OWC Mercury Elite-AL Pro

is there any benefit to get aluminum cases? the price is almost double from the one recommended in the second post here.
 
Aluminum is a much better conductor of heat than plastic, so the drive will run cooler. It's an important consideration if the drive will be running for long periods of time. Since mine are on 24/7, I was really concerned about this. Of course the aluminum cases are also stronger, although I wouldn't go throwing them around!
 
is there any benefit to get aluminum cases? the price is almost double from the one recommended in the second post here.

I would put the emphasis on another point of talmy's post, too ;-)

"I no longer buy external drives in cases that can't be opened"
 
I would put the emphasis on another point of talmy's post, too ;-)

"I no longer buy external drives in cases that can't be opened"

Very observant! The controller chip in the case can fail, bricking the drive. If you can't get the drive out of the case without damage then you can't recover the data. Conversely, if the drive fails you have to toss a perfectly good case. And of course a sealed case can be used to hide a questionable quality, low performance drive.
 
When the copy was written there were no drives >2TB available. There's no reason that would be the limit, although I've read somewhere that Firewire performance falls off at some point.
 
is there any benefit to get aluminum cases? the price is almost double from the one recommended in the second post here.

Aluminum is a much better conductor of heat than plastic, so the drive will run cooler. It's an important consideration if the drive will be running for long periods of time. Since mine are on 24/7, I was really concerned about this. Of course the aluminum cases are also stronger, although I wouldn't go throwing them around!

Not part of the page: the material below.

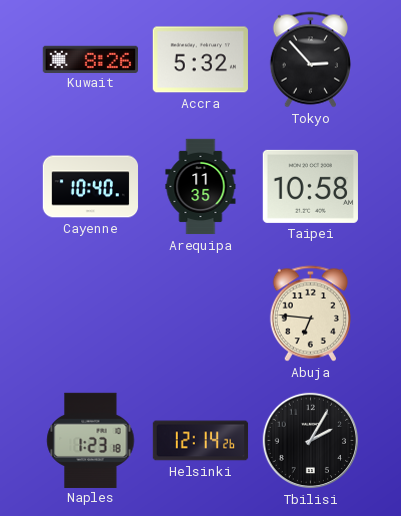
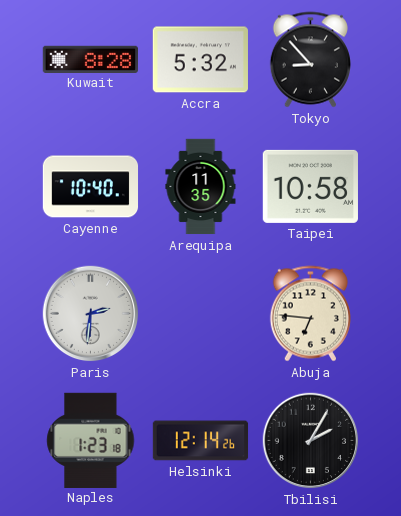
Kuwait: 8:26 -> 8:28
Tokyo: 2:53 -> 8:53
Paris: none -> 2:31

Yes, and because aluminum conducts heat so efficiently it usually means the case doesn't need a fan, so it's quieter than fan-cooled enclosures.
 
When the copy was written there were no drives >2TB available. There's no reason that would be the limit, although I've read somewhere that Firewire performance falls off at some point.

so that means it will handel 3Tb as well ..but its not ideal...
 
Very observant! The controller chip in the case can fail, bricking the drive. If you can't get the drive out of the case without damage then you can't recover the data. Conversely, if the drive fails you have to toss a perfectly good case. And of course a sealed case can be used to hide a questionable quality, low performance drive.

+ some cases use USB/firewire, directly bond to the HDD, so you can't even swap the drive, because there is no usable SATA-connection on the HDD itself.
 
I've got a couple of older 500GB Lacie drives in the same style.The housing is sealed plastic so you can't get at the drives. I no longer buy external drives in cases that can't be opened (I've got nine of them in different sizes and manufacturers). I've now switched to the aluminum cases from Other World Computing with drives I buy separately from NewEgg. That way I know what I'm getting and can switch out drives for higher capacity units. For temporary backups I use a "toaster" that I can put bare drives into. But I don't use it for drives connected all the time (expansion and TimeMachine).

OWC Mercury Elite-AL Pro

i just got my self this enclosure , any suggest on the 2 Tb hard drive ..where to get it ,which one .. and what should i look at while buying a hard drive to use with this enclosure (this is the 1st time i am doing this )
 
i just got my self this enclosure , any suggest on the 2 Tb hard drive ..where to get it ,which one .. and what should i look at while buying a hard drive to use with this enclosure (this is the 1st time i am doing this )

I always get low power drives to reduce power consumption and keep things as cool as possible. No reason to buy 7200 RPM for backup and streaming large files (which mine are used for). This past year I've purchased Samsung drives. Just today I ordered several 2TB models from NewEgg at $80 each, including shipping.
 
1) First question - do you need a backup? Usual answer is overwhelming yes, but answer it anyway. If your computer got hit by a truck now, what would the effect be? Do you have priceless pictures? Video? documents etc?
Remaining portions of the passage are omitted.